When Davie saw that, he got out of his chair and speedily hopped up on the bed, too. Grandma laughed till the tears rolled down her cheeks.

"I guess you'll laugh more yet, Grandma," declared Joel, untwisting the top of his bag, and bringing a pair of bright black eyes very close to it to peer within. "It's perfectly splendid!" he cried, holding his hands so no one else could see.

"Oh, Joey, do show us!" cried Phronsie, getting up to kneel on the patched bedquilt, to look over his arm.

"You may take one peek," decided Joel, suddenly, bringing his eyes away from the mouth of the bag to gaze at them. "Grandma must have the first one; then you must guess what it is."

"I guess it's doughnuts," said little Davie, "'cause you've been to Mrs. Beebe's, and besides, I smell 'em." Grandma smiled all the time, just as happily as if she had heard everything that had been said.

"There's something else," said Joel, emphatically, "but 'tisn't your guess. Now, Grandma," he held the bag close up to the old lady's cap-border, "look!"

"My!" exclaimed the old lady. "What you got, Joel?" as he twitched away the bag.

"Didn't you see?" cried Joel; "well, you may have one more peek, 'cause you are Grandma," and he brought it up again before her eyes.

"Doughnuts?" said Grandma. "My sakes! where'd you get 'em?"

"You may have one," said Joel, peering into the depths of the bag to fish out a good-sized one, that was sugary all over, which he dropped in her hands.

"Give me one," begged Phronsie, holding out both hands.

"In a minute," said Joel. "Now, Grandma, what else is in here?" giving the bag a shake.

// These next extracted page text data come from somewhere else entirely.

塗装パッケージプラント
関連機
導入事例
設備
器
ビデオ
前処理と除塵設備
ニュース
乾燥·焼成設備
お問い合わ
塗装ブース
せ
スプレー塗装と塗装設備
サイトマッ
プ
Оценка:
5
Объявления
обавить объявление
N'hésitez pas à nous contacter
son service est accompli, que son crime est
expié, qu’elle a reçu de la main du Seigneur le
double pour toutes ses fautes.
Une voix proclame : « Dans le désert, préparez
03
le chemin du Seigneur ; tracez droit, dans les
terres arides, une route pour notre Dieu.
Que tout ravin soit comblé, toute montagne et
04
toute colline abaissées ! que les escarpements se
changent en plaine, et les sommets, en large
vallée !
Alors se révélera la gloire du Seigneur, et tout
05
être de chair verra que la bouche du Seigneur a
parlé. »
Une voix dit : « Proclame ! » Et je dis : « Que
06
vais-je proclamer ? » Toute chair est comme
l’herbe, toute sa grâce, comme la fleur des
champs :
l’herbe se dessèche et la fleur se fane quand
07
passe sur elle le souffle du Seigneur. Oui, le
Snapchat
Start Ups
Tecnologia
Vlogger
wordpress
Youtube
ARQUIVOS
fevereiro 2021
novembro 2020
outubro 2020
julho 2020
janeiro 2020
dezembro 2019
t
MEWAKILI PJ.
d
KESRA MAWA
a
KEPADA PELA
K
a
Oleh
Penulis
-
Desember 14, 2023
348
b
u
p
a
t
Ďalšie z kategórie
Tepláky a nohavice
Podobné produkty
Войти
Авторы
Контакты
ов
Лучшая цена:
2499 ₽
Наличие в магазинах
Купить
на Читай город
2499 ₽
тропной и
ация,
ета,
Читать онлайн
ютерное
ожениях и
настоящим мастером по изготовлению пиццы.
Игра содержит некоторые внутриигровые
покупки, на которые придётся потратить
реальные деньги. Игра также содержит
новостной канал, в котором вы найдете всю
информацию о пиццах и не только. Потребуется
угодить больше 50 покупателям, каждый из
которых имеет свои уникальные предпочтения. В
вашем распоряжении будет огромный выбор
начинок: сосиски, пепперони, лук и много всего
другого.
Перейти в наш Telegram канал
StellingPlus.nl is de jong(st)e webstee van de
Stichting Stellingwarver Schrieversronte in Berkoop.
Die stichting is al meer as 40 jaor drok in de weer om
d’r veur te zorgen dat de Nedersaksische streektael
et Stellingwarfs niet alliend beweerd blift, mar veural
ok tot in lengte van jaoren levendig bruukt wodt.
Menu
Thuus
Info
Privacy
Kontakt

"Hey?" asked Grandma; "speak louder, Joel."

"O dear me! I can't speak so's she'll hear," said Joel, in despair, to the others. So he shook the bag again, when the bottom of it came out, and away the doughnuts and pink and white sticks flew, and rolled all over the patched bed-quilt.

"There, now," said Joel, in disgust; "there isn't any use in anybody's guessing anything. But we can eat 'em now," he added, brightening.